Screenshot grounding data:

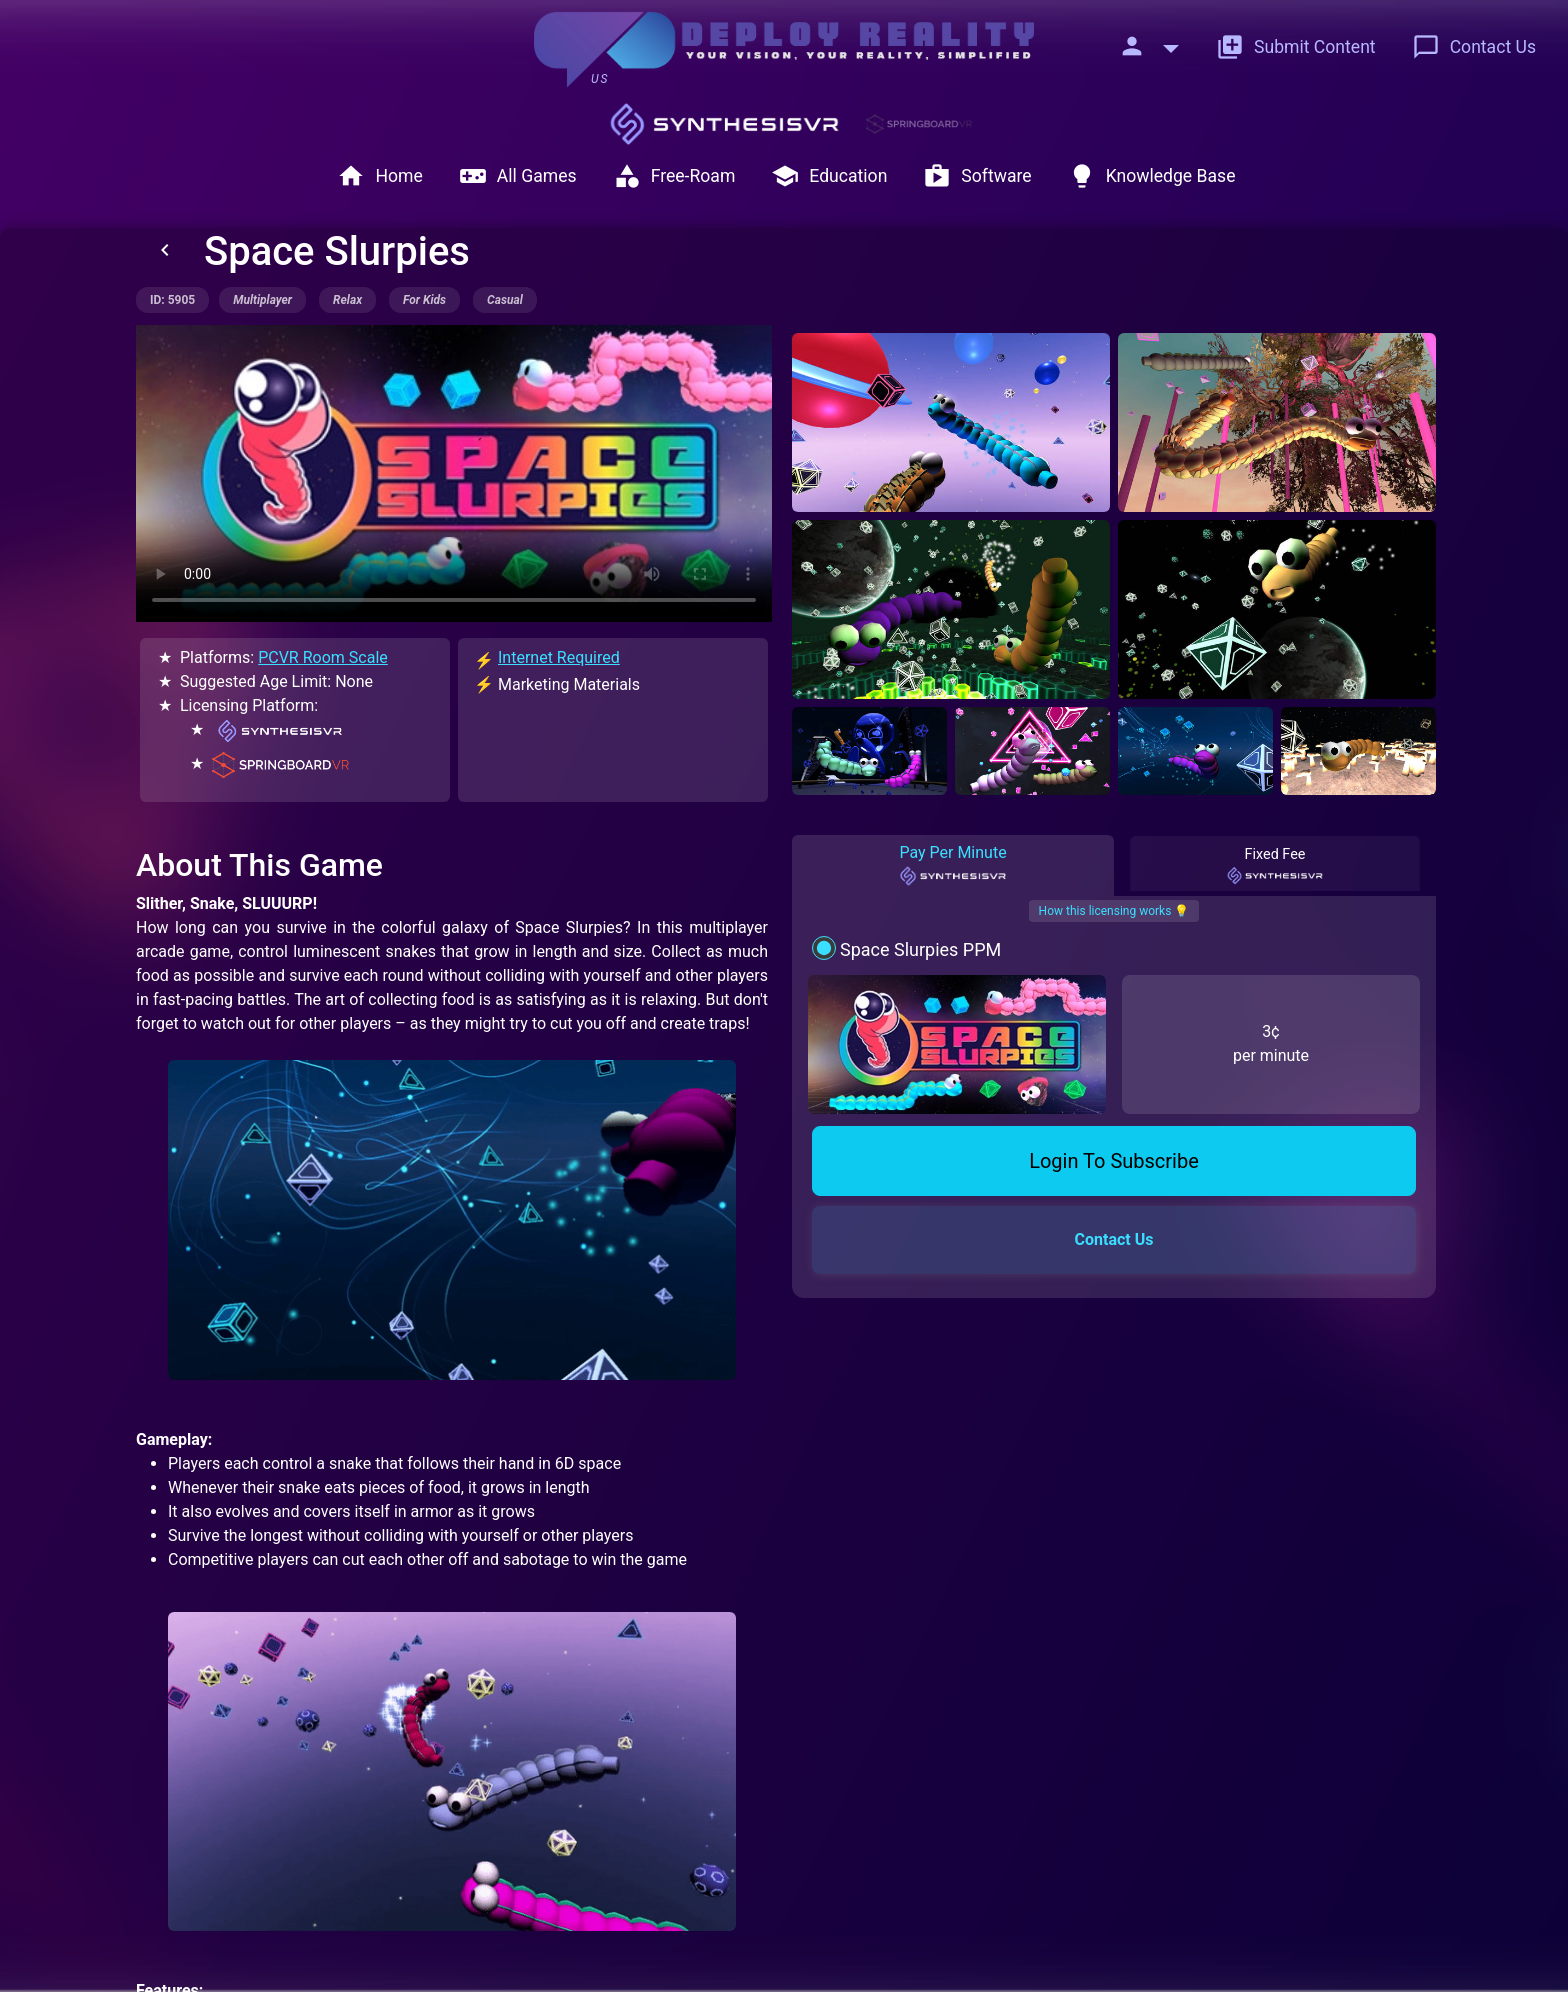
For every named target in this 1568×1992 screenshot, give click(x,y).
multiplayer (262, 300)
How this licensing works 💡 (1114, 911)
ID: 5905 (172, 300)
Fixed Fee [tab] (1275, 866)
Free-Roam (674, 176)
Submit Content (1296, 47)
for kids (424, 300)
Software (977, 176)
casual (505, 300)
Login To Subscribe (1114, 1161)
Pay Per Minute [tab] (952, 865)
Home (379, 176)
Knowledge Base (1152, 176)
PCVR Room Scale (323, 657)
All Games (518, 176)
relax (347, 300)
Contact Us (1474, 47)
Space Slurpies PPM (920, 949)
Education (829, 176)
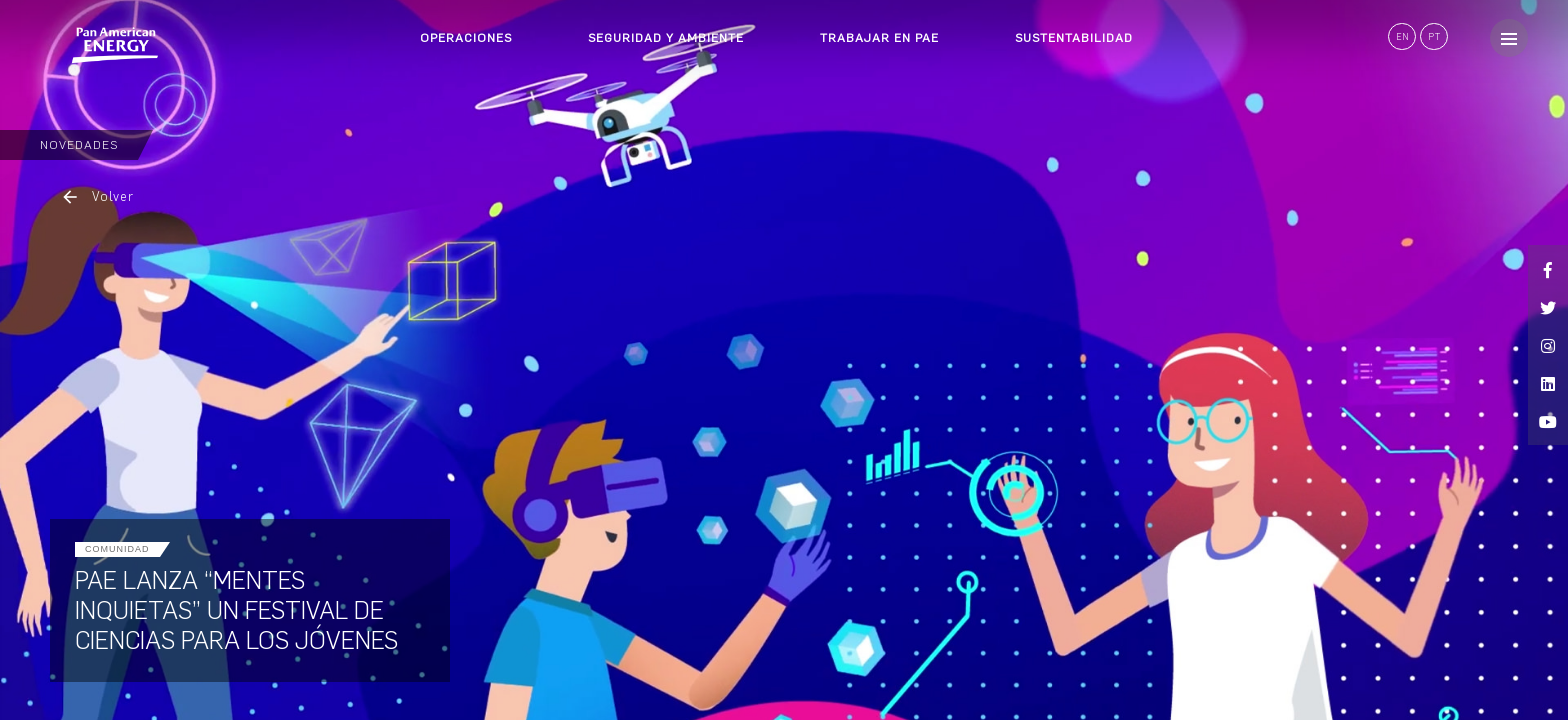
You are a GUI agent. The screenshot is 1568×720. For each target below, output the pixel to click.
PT (1434, 36)
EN (1402, 36)
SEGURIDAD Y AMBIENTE (666, 38)
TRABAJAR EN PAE (879, 38)
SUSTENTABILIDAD (1074, 38)
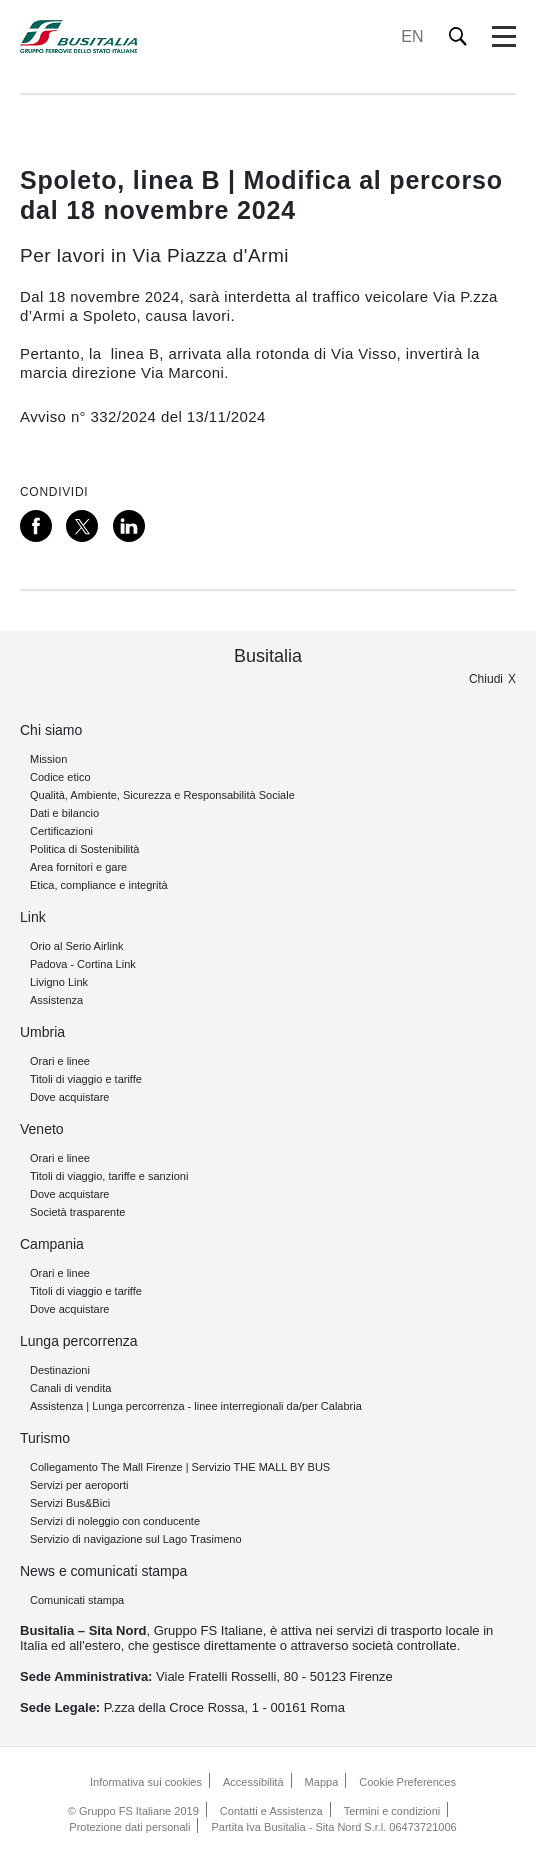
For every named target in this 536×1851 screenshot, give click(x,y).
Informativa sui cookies (146, 1782)
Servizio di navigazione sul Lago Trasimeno (136, 1539)
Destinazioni (60, 1370)
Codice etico (60, 777)
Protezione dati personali (129, 1827)
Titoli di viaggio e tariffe (86, 1079)
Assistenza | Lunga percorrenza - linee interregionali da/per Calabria (196, 1406)
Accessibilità (253, 1782)
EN (412, 36)
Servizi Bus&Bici (70, 1503)
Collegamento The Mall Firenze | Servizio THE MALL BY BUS (180, 1467)
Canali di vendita (70, 1388)
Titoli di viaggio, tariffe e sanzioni (109, 1176)
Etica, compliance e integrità (99, 885)
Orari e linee (60, 1061)
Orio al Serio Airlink (77, 946)
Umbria (42, 1032)
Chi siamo (51, 730)
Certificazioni (61, 831)
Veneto (42, 1129)
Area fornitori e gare (78, 867)
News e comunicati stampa (103, 1571)
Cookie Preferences (407, 1782)
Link (33, 917)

PROBLEM: Write out every record above exactly, leaving no picture in the result.

ANSWER TO THE PROBLEM:
For every named target in this 1568×1992 screenshot, give click(x,y).
multiplayer (262, 300)
How this licensing works 💡 (1114, 911)
ID: 5905 (172, 300)
Fixed Fee [tab] (1275, 866)
Free-Roam (674, 176)
Submit Content (1296, 47)
for kids (424, 300)
Software (977, 176)
casual (505, 300)
Login To Subscribe (1114, 1161)
Pay Per Minute [tab] (952, 865)
Home (379, 176)
Knowledge Base (1152, 176)
PCVR Room Scale (323, 657)
All Games (518, 176)
relax (347, 300)
Contact Us (1474, 47)
Space Slurpies PPM (920, 949)
Education (829, 176)
You are a GUI agent. The screenshot is 1568×720. For each target below, output the pixel to click.
PT (1434, 36)
EN (1402, 36)
SEGURIDAD Y AMBIENTE (666, 38)
TRABAJAR EN PAE (879, 38)
SUSTENTABILIDAD (1074, 38)
For every named target in this 536×1851 screenshot, give click(x,y).
Informativa sui cookies (146, 1782)
Servizio di navigazione sul Lago Trasimeno (136, 1539)
Destinazioni (60, 1370)
Codice etico (60, 777)
Protezione dati personali (129, 1827)
Titoli di viaggio e tariffe (86, 1079)
Assistenza | Lunga percorrenza - linee interregionali da/per Calabria (196, 1406)
Accessibilità (253, 1782)
EN (412, 36)
Servizi Bus&Bici (70, 1503)
Collegamento The Mall Firenze | Servizio THE MALL BY BUS (180, 1467)
Canali di vendita (70, 1388)
Titoli di viaggio, tariffe e sanzioni (109, 1176)
Etica, compliance e integrità (99, 885)
Orari e linee (60, 1061)
Orio al Serio Airlink (77, 946)
Umbria (42, 1032)
Chi siamo (51, 730)
Certificazioni (61, 831)
Veneto (42, 1129)
Area fornitori e gare (78, 867)
News e comunicati stampa (103, 1571)
Cookie Preferences (407, 1782)
Link (33, 917)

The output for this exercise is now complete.